### Excerpted records
══════════════════════════════
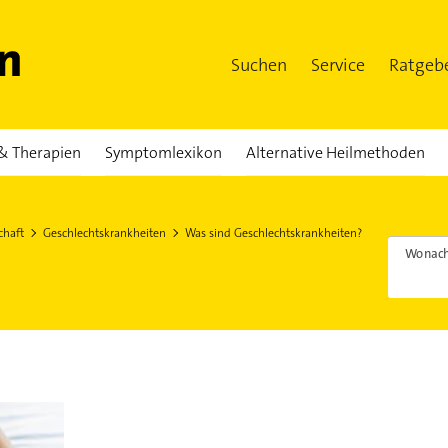
Suchen
Service
Ratgeb
& Therapien
Symptomlexikon
Alternative Heilmethoden
chaft
Geschlechtskrankheiten
Was sind Geschlechtskrankheiten?
Wonach
n?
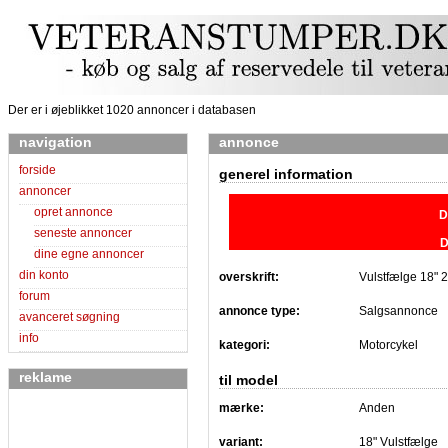
Der er i øjeblikket 1020 annoncer i databasen
navigation
annonce
forside
generel information
annoncer
opret annonce
D
seneste annoncer
D
dine egne annoncer
din konto
overskrift:
Vulstfælge 18" 2
forum
annonce type:
Salgsannonce
avanceret søgning
info
kategori:
Motorcykel
reklame
til model
mærke:
Anden
variant:
18" Vulstfælge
══════════════════════════════
### Exercise directions
From the first line to the last, reproduce the listing above exactly, leaving the pictures out.

### Answer area
Suchen
Service
Ratgeb
& Therapien
Symptomlexikon
Alternative Heilmethoden
chaft
Geschlechtskrankheiten
Was sind Geschlechtskrankheiten?
Wonach
n?
Der er i øjeblikket 1020 annoncer i databasen
navigation
annonce
forside
generel information
annoncer
opret annonce
D
seneste annoncer
D
dine egne annoncer
din konto
overskrift:
Vulstfælge 18" 2
forum
annonce type:
Salgsannonce
avanceret søgning
info
kategori:
Motorcykel
reklame
til model
mærke:
Anden
variant:
18" Vulstfælge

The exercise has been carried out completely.